> _Directions for this task_
After locating the line that contains "名古屋市東区 (262, 435)" in the listing below, write out that line and every following line exactly, with no other output.

> _Stored data_
######

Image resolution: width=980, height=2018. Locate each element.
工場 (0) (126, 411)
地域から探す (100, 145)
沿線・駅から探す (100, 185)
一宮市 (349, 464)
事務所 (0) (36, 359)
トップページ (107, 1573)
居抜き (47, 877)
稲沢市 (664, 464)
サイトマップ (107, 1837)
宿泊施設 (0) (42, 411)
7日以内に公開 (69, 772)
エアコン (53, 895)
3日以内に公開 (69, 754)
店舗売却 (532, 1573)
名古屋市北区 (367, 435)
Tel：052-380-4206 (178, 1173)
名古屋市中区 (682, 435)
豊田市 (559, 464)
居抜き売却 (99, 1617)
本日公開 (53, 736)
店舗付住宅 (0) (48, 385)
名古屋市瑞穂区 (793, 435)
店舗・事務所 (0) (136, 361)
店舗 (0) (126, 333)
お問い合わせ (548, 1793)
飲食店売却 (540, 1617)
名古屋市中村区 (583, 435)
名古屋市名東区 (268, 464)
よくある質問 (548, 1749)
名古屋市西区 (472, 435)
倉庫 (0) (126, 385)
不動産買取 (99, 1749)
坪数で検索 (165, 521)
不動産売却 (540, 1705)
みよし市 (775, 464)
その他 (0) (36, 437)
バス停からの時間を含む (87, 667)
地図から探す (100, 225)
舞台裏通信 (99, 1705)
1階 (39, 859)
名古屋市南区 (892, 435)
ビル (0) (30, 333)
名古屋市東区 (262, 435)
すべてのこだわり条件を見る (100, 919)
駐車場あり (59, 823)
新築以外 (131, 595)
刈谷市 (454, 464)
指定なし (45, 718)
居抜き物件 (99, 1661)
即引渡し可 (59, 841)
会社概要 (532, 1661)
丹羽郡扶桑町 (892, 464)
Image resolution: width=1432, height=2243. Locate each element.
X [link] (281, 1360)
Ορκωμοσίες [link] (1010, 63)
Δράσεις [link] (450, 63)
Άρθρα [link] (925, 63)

######

> _Reply_
名古屋市東区 (262, 435)
すべてのこだわり条件を見る (100, 919)
駐車場あり (59, 823)
新築以外 (131, 595)
刈谷市 (454, 464)
指定なし (45, 718)
居抜き物件 (99, 1661)
即引渡し可 (59, 841)
会社概要 (532, 1661)
丹羽郡扶桑町 (892, 464)
Image resolution: width=1432, height=2243. Locate each element.
X [link] (281, 1360)
Ορκωμοσίες [link] (1010, 63)
Δράσεις [link] (450, 63)
Άρθρα [link] (925, 63)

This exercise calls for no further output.